[Provided records]

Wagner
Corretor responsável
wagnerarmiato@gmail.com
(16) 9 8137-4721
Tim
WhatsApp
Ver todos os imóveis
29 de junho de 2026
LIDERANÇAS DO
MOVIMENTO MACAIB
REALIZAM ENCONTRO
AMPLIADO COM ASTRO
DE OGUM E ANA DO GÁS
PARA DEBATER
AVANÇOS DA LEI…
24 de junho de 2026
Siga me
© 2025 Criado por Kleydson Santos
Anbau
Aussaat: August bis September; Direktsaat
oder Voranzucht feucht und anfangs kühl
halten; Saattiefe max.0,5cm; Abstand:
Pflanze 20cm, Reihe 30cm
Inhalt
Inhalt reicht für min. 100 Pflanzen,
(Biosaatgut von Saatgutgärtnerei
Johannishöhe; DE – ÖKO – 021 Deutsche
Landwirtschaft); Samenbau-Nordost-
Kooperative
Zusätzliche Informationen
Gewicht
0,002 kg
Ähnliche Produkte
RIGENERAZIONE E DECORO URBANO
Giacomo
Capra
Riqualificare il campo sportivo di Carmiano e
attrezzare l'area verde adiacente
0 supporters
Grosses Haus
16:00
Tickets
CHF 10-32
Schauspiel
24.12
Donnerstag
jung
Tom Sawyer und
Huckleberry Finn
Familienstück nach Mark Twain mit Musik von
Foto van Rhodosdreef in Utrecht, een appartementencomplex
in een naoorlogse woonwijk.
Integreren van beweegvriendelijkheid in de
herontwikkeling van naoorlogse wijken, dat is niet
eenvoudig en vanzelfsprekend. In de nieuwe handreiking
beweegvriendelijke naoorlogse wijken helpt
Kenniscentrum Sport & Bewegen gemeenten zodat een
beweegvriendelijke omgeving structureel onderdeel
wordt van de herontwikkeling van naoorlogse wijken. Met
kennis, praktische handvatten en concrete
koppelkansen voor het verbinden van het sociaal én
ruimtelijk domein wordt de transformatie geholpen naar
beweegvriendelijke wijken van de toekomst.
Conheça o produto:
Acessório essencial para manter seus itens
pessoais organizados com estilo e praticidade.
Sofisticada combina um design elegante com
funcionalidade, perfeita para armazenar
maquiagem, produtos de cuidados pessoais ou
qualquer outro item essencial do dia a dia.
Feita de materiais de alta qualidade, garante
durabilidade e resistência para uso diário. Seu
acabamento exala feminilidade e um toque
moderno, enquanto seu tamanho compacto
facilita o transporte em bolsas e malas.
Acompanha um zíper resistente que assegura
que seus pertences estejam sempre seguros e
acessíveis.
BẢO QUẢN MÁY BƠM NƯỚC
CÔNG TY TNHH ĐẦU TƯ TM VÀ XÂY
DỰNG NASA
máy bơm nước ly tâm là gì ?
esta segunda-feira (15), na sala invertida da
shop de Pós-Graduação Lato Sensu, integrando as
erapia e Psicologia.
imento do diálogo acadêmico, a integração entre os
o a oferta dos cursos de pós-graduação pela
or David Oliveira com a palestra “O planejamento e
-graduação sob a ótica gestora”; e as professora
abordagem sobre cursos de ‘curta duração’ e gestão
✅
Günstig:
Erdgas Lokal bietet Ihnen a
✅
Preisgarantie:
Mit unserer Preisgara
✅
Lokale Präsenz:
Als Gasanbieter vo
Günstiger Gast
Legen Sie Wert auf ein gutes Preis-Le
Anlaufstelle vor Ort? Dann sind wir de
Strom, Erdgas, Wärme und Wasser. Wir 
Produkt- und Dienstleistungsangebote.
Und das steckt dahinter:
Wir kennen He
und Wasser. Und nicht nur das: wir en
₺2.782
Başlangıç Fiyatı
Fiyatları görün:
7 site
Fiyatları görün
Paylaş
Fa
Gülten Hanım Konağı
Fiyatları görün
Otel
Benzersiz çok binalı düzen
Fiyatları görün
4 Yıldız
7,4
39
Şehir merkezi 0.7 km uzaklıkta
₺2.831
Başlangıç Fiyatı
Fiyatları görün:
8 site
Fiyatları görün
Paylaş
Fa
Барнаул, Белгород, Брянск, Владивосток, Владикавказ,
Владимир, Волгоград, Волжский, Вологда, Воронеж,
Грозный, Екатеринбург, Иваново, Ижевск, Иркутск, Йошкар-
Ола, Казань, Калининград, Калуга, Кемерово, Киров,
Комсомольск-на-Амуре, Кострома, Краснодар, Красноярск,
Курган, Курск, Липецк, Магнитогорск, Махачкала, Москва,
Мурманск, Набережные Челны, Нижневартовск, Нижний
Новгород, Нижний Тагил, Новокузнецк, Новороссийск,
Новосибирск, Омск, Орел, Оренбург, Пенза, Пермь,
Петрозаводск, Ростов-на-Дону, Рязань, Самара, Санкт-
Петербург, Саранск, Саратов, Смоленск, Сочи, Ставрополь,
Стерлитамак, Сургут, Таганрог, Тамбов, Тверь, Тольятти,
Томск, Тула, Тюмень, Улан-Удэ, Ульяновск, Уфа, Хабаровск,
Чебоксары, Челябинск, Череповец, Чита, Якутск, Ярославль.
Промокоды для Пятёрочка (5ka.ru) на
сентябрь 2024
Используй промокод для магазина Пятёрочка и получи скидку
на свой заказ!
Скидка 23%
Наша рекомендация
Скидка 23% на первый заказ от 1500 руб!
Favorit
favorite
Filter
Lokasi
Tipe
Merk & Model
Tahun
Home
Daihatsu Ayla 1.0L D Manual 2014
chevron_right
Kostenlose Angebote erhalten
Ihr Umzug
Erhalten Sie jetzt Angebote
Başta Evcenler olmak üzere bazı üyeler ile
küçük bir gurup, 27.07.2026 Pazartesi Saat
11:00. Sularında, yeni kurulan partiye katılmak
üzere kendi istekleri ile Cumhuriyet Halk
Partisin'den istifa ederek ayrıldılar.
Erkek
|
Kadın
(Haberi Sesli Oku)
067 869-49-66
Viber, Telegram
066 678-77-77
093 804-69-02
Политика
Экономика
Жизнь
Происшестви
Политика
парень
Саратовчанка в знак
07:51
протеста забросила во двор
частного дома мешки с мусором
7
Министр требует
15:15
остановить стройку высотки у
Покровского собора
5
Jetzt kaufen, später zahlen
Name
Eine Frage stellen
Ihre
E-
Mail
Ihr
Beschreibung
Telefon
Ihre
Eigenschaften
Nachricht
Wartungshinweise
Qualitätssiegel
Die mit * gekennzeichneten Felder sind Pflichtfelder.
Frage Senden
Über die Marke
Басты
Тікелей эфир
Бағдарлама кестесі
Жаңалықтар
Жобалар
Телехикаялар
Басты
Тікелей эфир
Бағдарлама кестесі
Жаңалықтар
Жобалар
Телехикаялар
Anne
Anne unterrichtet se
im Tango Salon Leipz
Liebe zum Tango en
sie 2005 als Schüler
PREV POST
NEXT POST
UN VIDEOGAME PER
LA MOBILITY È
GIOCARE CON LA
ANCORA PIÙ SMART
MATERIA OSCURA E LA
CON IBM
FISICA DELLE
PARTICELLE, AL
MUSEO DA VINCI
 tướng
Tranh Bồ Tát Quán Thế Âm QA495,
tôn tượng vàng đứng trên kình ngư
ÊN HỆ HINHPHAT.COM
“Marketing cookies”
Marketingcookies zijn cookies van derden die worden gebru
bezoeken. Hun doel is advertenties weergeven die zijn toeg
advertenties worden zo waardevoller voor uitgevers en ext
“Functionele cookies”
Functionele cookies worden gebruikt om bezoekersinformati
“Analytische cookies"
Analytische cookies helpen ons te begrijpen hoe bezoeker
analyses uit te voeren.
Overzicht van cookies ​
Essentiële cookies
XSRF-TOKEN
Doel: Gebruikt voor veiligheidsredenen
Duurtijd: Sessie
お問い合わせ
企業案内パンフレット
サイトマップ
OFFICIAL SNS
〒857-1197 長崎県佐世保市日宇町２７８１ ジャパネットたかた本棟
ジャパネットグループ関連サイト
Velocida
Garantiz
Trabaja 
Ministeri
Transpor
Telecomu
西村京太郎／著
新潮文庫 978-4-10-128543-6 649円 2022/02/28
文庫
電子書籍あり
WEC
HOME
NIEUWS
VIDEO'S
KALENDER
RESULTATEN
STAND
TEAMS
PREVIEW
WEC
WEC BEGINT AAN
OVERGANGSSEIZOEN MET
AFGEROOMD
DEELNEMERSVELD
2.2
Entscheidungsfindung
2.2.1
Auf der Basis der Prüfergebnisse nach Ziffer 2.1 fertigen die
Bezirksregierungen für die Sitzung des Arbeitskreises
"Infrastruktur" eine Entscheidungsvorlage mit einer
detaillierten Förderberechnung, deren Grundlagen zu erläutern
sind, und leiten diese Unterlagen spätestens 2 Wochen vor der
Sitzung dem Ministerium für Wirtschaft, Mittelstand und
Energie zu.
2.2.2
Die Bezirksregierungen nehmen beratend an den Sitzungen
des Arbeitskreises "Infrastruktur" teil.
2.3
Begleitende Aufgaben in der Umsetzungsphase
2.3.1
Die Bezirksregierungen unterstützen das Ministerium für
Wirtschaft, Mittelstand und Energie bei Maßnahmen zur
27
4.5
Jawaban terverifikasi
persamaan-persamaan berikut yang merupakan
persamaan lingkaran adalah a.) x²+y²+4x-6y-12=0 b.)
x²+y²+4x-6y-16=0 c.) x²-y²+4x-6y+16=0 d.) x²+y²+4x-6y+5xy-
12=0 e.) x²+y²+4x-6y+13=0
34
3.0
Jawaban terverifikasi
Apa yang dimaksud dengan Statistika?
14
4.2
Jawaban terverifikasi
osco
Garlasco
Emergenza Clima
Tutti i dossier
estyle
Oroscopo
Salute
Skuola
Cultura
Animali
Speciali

[/Provided records]

Brief: Look above for the line containing "Tutti i dossier", then transcribe it and all lines after it through the last, exactly and with nothing else.

Worked solution:
Tutti i dossier
estyle
Oroscopo
Salute
Skuola
Cultura
Animali
Speciali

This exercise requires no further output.